Chicago White Sox: By trading for the ugliest man in baseball, the White Sox upgraded from a merely unwatchable team to an intensely unlikeable one.
Pittsburgh Pirates: With the return of A.J. Burnett, writing jokes about the Pirates just got a lot easier.
Atlanta Braves: Like line-dancing, the wave and fascism, the Tomahawk Chop expresses the Caucasian love of synchronized movement while reminding us to never leave crowds of white people without adult supervision.
New York Mets: R.A. Dickey dug up Tim Wakefield’s corpse and pissed on its face. He was last seen travelling towards Phil Neikro’s mausoleum with a crowbar and shovel.
Tampa Bay Rays: Joe Maddon stuck up for his player by beating a heckler to death with a pine tar covered bat.
Boston Red Sox: David Ortiz caused a media storm and scandal in Boston when he complained about the constant media storms and scandals in Boston.
St. Louis Cardinals: After beginning to doubt the “he’s living on a farm” story that management told him, Matt Holiday packed a bindle and left the team to search for Pujols.
Arizona Diamondbacks: Aaron Hill hit for the cycle.
Cleveland Indians: You know what white people like more than synchronized movement? Racism.
Toronto Blue Jays: Jamie Moyer will be in a Blue Jays uniform as soon as management can make him understand that those kids on his lawn are outfielders and they’re supposed to be there.
Detroit Tigers: These Tigers are toothless and yet they’re fat. Toothless, fat, vegetarian tigers.
Oakland Athletics: Having finally cleared most of the tear gas out of their stadium, the Athletics now look to treat their players for the truncheon wounds acquired during their camping trip to left field.
Miami Marlins: In a park that gets uglier by the day, the Marlins have started to blame Ozzie for that so-called sculpture.
Kansas City Royals: Prayer meeting at 11. Bring your bats.
Philadelphia Philles: Jim Thome is on this team? Aren’t the Phillies in the National League? Makes no bloody sense. Nothing about this stupid team makes any bloody sense.
Milwaukee Brewers: Ryan Braun found his power stroke against the performance enhancing pitching staff of the Toronto Blue Jays.
Seattle Mariners: After his 2500th hit in 12 years, Ichiro has started losing hits. At last glance, he was down to 2300. It looks like Justin Smoak stole then pawned them for RBIs. But not many. He is Justin Smoak after all.
Houston Astros: Before the deadline, the Astros are trying to trade their entire team for some butter and, maybe, a box of wine. The box of wine is negotiable.
Minnesota Twins: Curiously enough, Joe Mauer’s hair is also called Trevor Plouffe. Dandruff will never put it on the disabled list.
Colorado Rockies: Has it occurred to anyone else that baseball might have too many teams?

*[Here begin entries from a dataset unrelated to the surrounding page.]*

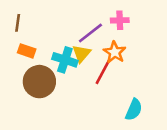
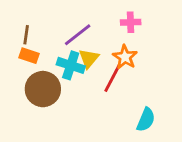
brown line: (18, 23) -> (26, 35), moved
purple line: (90, 33) -> (78, 35), moved

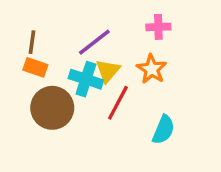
red line: (112, 78) -> (118, 103), moved
cyan semicircle: (146, 120) -> (163, 130), moved

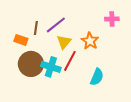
pink cross: (158, 27) -> (112, 19), moved
brown line: (32, 42) -> (36, 28), moved
cyan cross: (86, 79) -> (51, 67), moved

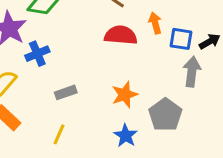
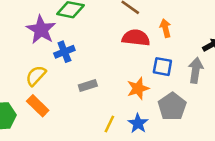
blue square: (181, 39) -> (162, 67), moved
yellow line: (59, 134) -> (109, 124), moved

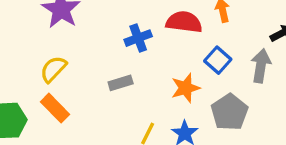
blue cross: (64, 52) -> (138, 38), moved
blue square: (162, 67) -> (218, 60), turned 30

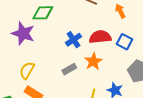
red semicircle: (184, 22) -> (100, 37), moved
orange star: (186, 88) -> (93, 61), moved

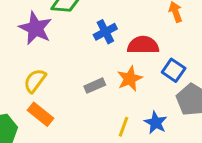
blue cross: (73, 40) -> (105, 32), moved
blue square: (124, 42) -> (174, 70), moved

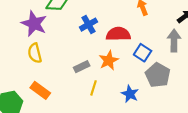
yellow semicircle: (35, 81) -> (35, 53), moved, turned -48
yellow line: (123, 127) -> (93, 88), moved

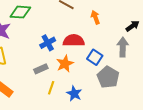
blue cross: (89, 25) -> (48, 43), moved
blue star: (130, 94) -> (74, 94), moved

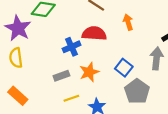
red semicircle: (74, 41) -> (94, 34), moved
yellow line: (51, 88) -> (71, 98), turned 48

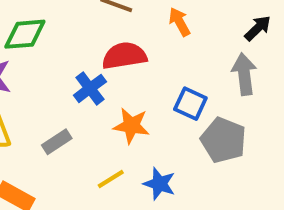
orange star: (89, 72) -> (131, 126), turned -30
gray rectangle: (61, 76) -> (57, 142), moved

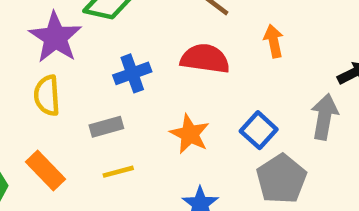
blue cross: (90, 88) -> (132, 73), moved
yellow line: (111, 179) -> (118, 172), moved

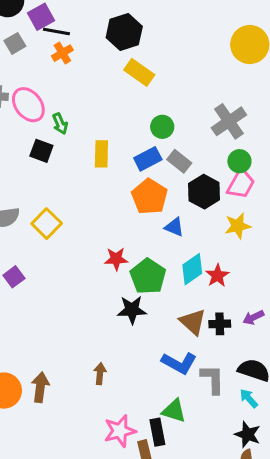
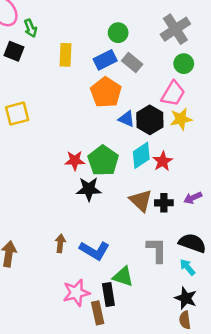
pink trapezoid: (241, 184) -> (173, 94), moved
black hexagon: (204, 192) -> (150, 120), moved
yellow square: (47, 224) -> (17, 114), turned 30
red star: (116, 259) -> (75, 161), moved
blue L-shape: (179, 363) -> (95, 250), moved

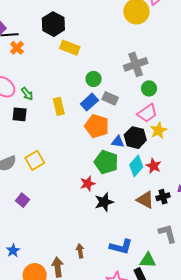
gray cross: (175, 29) -> (136, 64), turned 30
pink trapezoid: (173, 94) -> (147, 113), turned 40
green pentagon: (103, 161) -> (106, 162), moved
brown arrow: (60, 243) -> (80, 251), moved

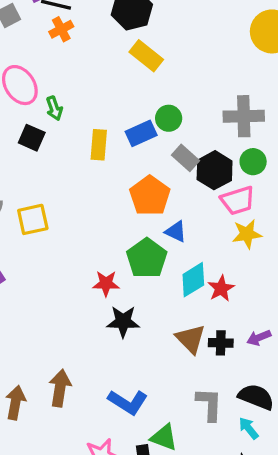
blue rectangle: (89, 102) -> (141, 133), moved
black hexagon: (135, 138) -> (215, 170), moved
brown arrow: (80, 251) -> (60, 388), size x1.5

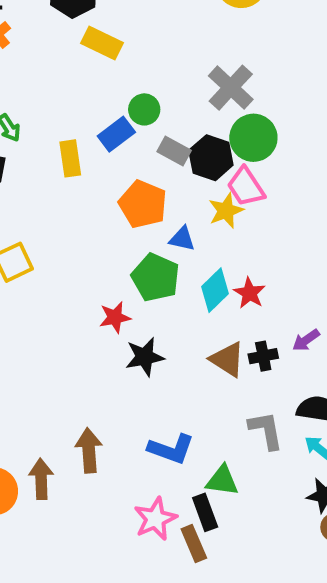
gray cross: (244, 116) -> (231, 88), turned -33
green circle: (253, 162) -> (253, 138), size x1.5
pink trapezoid: (238, 200) -> (246, 187), turned 87
yellow star: (247, 234) -> (226, 211), moved

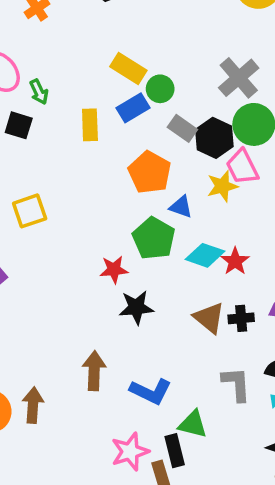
yellow rectangle: (102, 43) -> (128, 69), moved
cyan diamond: (215, 290) -> (205, 255), turned 57
brown arrow: (89, 450) -> (94, 371), moved

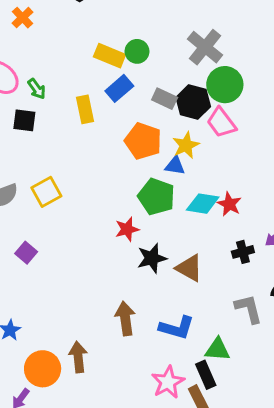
green circle: (160, 89) -> (137, 51), moved
yellow star: (222, 186) -> (186, 145), moved
brown triangle: (209, 318) -> (189, 268), moved

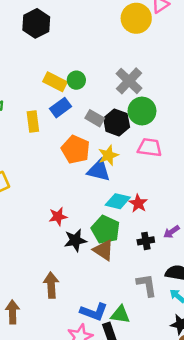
pink trapezoid: (221, 123) -> (150, 147), moved, turned 130
blue triangle: (175, 166) -> (99, 170), size x1.5
green pentagon: (156, 197) -> (106, 230), moved
blue L-shape: (177, 328) -> (94, 312), moved

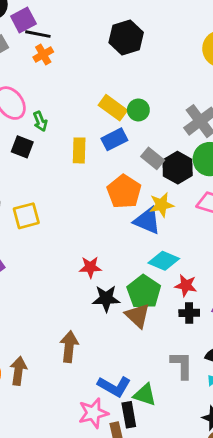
black hexagon: (36, 23) -> (126, 37), moved
red star: (138, 203) -> (186, 285), moved, turned -30

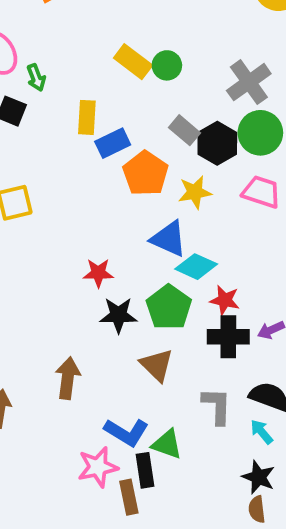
blue rectangle: (114, 139) -> (113, 143), moved
blue triangle: (147, 221) -> (169, 239), moved
black cross: (189, 313) -> (228, 337), size x1.5
brown triangle: (137, 316) -> (157, 365), moved

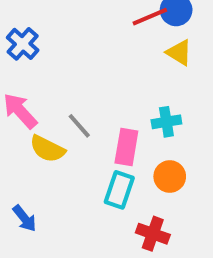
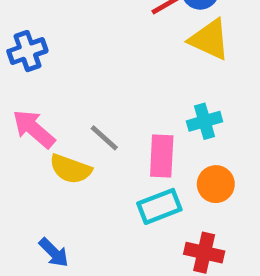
blue cross: (23, 44) -> (27, 51), turned 36
yellow triangle: (179, 53) -> (210, 39), size x1.4
cyan rectangle: (119, 190) -> (159, 206), turned 57

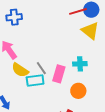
gray line: (104, 138) -> (41, 68), moved
cyan rectangle: (159, 206) -> (35, 81), moved

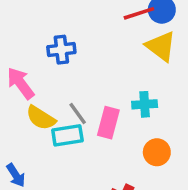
blue cross: (14, 17) -> (61, 50), moved
orange circle: (78, 91) -> (157, 152), moved

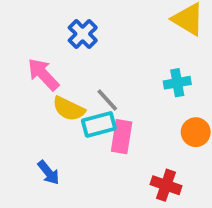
blue cross: (61, 50) -> (83, 34), turned -32
pink rectangle: (108, 123) -> (122, 137), moved

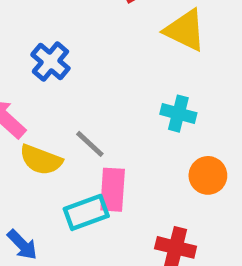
cyan cross: (177, 83) -> (178, 114), turned 30
cyan rectangle: (99, 124) -> (86, 212), moved

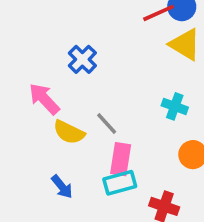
cyan rectangle: (86, 212) -> (120, 183), moved
blue arrow: (22, 245) -> (62, 187), moved

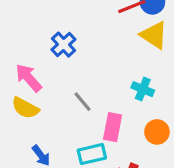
yellow semicircle: (69, 132) -> (25, 108), moved
pink rectangle: (121, 159) -> (113, 127), moved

San Diego Padres: A heated debate broke out this week as the Padres tried to decide whether their little army costumes were most insulting to soldiers or terrorists. The debate ended with them pretending to shoot each other with their baseball bats.
Chicago Cubs: Theo Epstein has made a lot of calls this week. Mainly to Terry Francona’s “doctor.” Most of them at four in the morning.